Chapter 21
Chapter 21: Evil Arts and Spirit Theft
Pain drowned Zhao Chun’s mind.
She didn’t know where Yue Zuan dragged her. The world came and went in blurred flashes—stone against her cheek, the scrape of her breath, the sour taste of blood. Her senses faded until there was almost nothing left but the sound of his muttering, low and constant, like a prayer spoken backward.
She forced her eyes open, teeth clenched so hard her jaw ached. “If I’m going to die,” she rasped, “at least let me understand what’s happening.”
Yue Zuan snorted. “Asking everything isn’t a good habit.”
He sounded amused, certain she was trying to stall. “Stop dreaming. This Wind-Halt Forest is under my control. Not even a bird can slip in.”
“And your Senior Brother?” He chuckled softly. “His spiritual power is sealed. He can’t break my Spirit-Binding Rope.”
Zhao Chun couldn’t let him stop talking. If the conversation died, the pain would swallow her whole.
So she kept asking—voice shaking, breath ragged.
He ignored her until she asked about the Liao siblings.
“Dead,” he said coldly.
Then, with vicious satisfaction, “Don’t worry. You’ll be next.”
His right hand twisted, fingers warping into a claw, and lunged for her dantian.

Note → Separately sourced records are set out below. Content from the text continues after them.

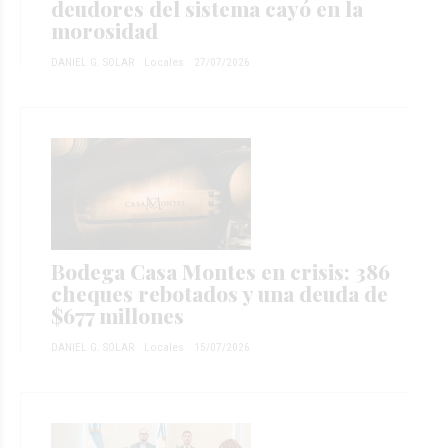
deudores del sistema cayó en la
morosidad
DANIEL G. SOLAR
Locales
27/07/2026
Bodega Casa Montes en crisis: 386
cheques rebotados y una deuda de
$677 millones
DANIEL G. SOLAR
Locales
15/07/2026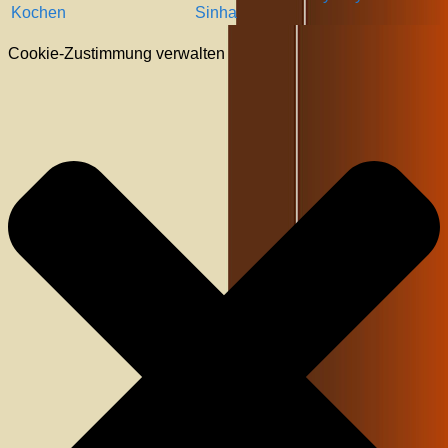
Kochen
Sinha
Cookie-Zustimmung verwalten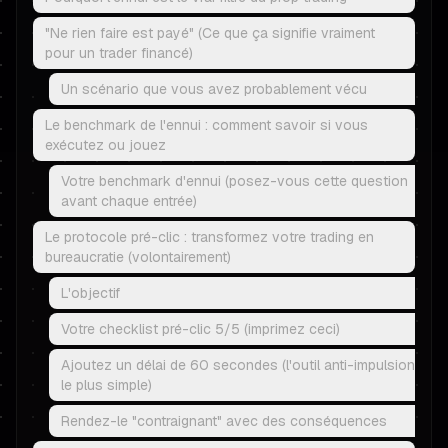
"Ne rien faire est payé" (Ce que ça signifie vraiment
pour un trader financé)
Un scénario que vous avez probablement vécu
Le benchmark de l'ennui : comment savoir si vous
exécutez ou jouez
Votre benchmark d'ennui (posez-vous cette question
avant chaque entrée)
Le protocole pré-clic : transformez votre trading en
bureaucratie (volontairement)
L'objectif
Votre checklist pré-clic 5/5 (imprimez ceci)
Ajoutez un délai de 60 secondes (l'outil anti-impulsion
le plus simple)
Rendez-le "contraignant" avec des conséquences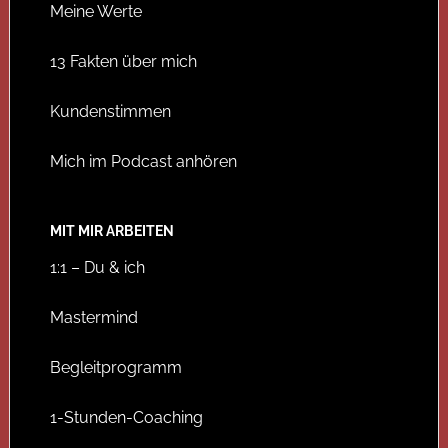
Meine Werte
13 Fakten über mich
Kundenstimmen
Mich im Podcast anhören
MIT MIR ARBEITEN
1:1 – Du & ich
Mastermind
Begleitprogramm
1-Stunden-Coaching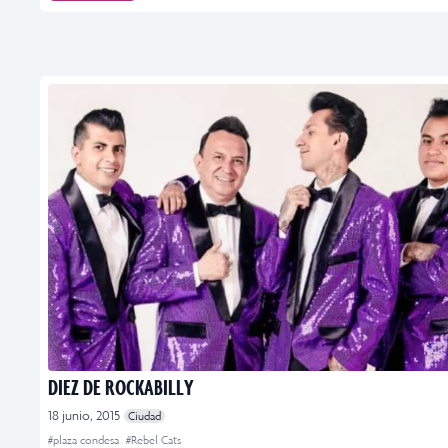
DIEZ DE ROCKABILLY
18 junio, 2015
Ciudad
#plaza condesa
#Rebel Cats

Zhao Chun thrashed on instinct. “If I’m dying anyway,” she spat, “then I’ll take you with me!”
She grabbed his fingers with both hands and kicked upward, heel slamming for his abdomen.
The blow did nothing.
She’d expected that. She was an early Qi Refining Stage cultivator. He was at the Foundation Establishment Stage. The gap between them was a cliff.
Yue Zuan laughed, anger sharpening it. “Still fighting? Fine. Then you can suffer awake.”
At some point he stopped her bleeding. Forced a pill between her lips. Warmth spread—clarity, cruel and bright.
He wanted her conscious for every moment.
Zhao Chun swallowed against the nausea rising in her throat.
How short her life had been. Promises left unkept. The little things Zhou Pian Ran had asked her to bring back. The casual vow to her Senior Sisters—she’d be back on time.
A strange heat stirred in her chest, sudden as a spark.
It flared.
It swept through her, hot and fierce, as if fire had been poured into her veins.
And at the same time, it felt as though a huge hand reached into her dantian, fingers closing around her spirit roots—trying to rip them out, alive.
Zhao Chun’s body buckled. She curled on the ground, mind splitting with pain.
She heard Yue Zuan hiss, sharp and startled. “What is this…? It burns!”
Burns.
She felt it too.
Something at her chest radiated terrifying heat—so hot her skin felt too tight. Her dantian screamed. She couldn’t breathe. She couldn’t think.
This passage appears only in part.